Sunday, December 27, 2009

Take Out, or Delivery?

A couple of readers voiced concerns yesterday about what a cow could possibly find to eat in our snow-covered pastures. One person suggested ordering in Thai food. She was very close. Actually, our cows get all of their meals delivered.

We put up our hay in two forms: small square bales and big round bales. The square bales weigh about sixty pounds on average and are used to feed the horses and smaller bunches of cows, where a thirteen hundred pound round bale would be a bit much.

The square bales are tied with twine.

The round bales are wrapped in a nylon mesh.

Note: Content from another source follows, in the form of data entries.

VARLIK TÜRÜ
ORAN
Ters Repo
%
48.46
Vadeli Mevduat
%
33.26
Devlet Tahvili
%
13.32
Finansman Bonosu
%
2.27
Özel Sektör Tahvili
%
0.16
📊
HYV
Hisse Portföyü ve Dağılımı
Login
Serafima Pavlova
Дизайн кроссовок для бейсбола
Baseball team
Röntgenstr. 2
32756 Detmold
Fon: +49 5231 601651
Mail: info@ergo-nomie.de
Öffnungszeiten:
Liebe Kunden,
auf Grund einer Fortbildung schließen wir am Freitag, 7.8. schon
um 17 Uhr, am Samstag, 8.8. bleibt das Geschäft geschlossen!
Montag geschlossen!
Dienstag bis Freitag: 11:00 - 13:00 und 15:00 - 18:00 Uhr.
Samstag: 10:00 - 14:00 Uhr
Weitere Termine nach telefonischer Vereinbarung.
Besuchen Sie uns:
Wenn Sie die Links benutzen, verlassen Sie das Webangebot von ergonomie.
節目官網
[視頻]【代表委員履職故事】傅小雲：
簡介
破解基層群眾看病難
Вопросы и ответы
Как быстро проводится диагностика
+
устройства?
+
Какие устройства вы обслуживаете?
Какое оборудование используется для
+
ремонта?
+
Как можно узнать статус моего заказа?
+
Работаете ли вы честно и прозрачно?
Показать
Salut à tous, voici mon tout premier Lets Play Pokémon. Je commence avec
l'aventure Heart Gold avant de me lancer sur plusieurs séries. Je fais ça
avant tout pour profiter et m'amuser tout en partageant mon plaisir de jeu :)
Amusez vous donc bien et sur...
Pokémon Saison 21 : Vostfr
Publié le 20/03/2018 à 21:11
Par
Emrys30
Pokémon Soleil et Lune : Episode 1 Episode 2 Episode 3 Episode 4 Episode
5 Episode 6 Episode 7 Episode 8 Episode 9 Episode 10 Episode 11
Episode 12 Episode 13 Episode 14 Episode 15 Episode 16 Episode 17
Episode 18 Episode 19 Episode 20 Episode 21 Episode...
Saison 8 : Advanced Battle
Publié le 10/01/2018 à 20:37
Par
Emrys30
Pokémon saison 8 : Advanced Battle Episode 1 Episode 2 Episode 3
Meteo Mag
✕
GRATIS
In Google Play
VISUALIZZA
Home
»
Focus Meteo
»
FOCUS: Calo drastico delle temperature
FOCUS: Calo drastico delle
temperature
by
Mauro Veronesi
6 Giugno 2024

So I guess you could say our cows get 'tied' food delivered. (Well, I thought it was funny!) The delivery guy doesn't drive a van. His rig looks like this:

Those yellow arms on the back of the tractor open and shut to release and clamp down on the bale. In this picture it's in hauling position, with the arms clamped low on the bale to lift it off the ground. When he gets out to the pasture, he'll set it down and move the arms up so they're clamped right at the center of the bale. Then he cuts the nylon mesh, peels it off, lowers the bale so it's sitting on the ground, and drives off. The bale rolls out just like a great big sleeping bag:

The cows at the buffet line:

The other option is to put the bale in a feeder, where the cattle can reach in and eat but not stomp in and waste the hay:

The view from the delivery guy's seat:

So there you go, a room with a view...all meals included.


Janet Reid said...

Glad to see that the Tie Food is delivered. Do the cows tip? I'd heard about cow tipping but I didn't realize it was a gratuity.

Anita said...

Good lesson for us east coast city/surburban folk. :)

Leona said...

LOL This is great... Cow tipping? My favorite one is from the kids movie Cars:D I laughed so hard the kids were laughing at me!

Anonymous said...

Why did you move the cattle to this pasture? Isn't it further away from your house? Wouldn't it be easier (i.e. more convenient) to keep the cattle closer to home?

Kari Lynn Dell said...

Cyndi: We rotate pastures for a number of reasons. This particular pasture has a deep coulee that provides good shelter during storms and has a good spring that provides water in a;; but the coldest weather. It's also adjacent to a large hayfield, so there's a big stack right there to feed from.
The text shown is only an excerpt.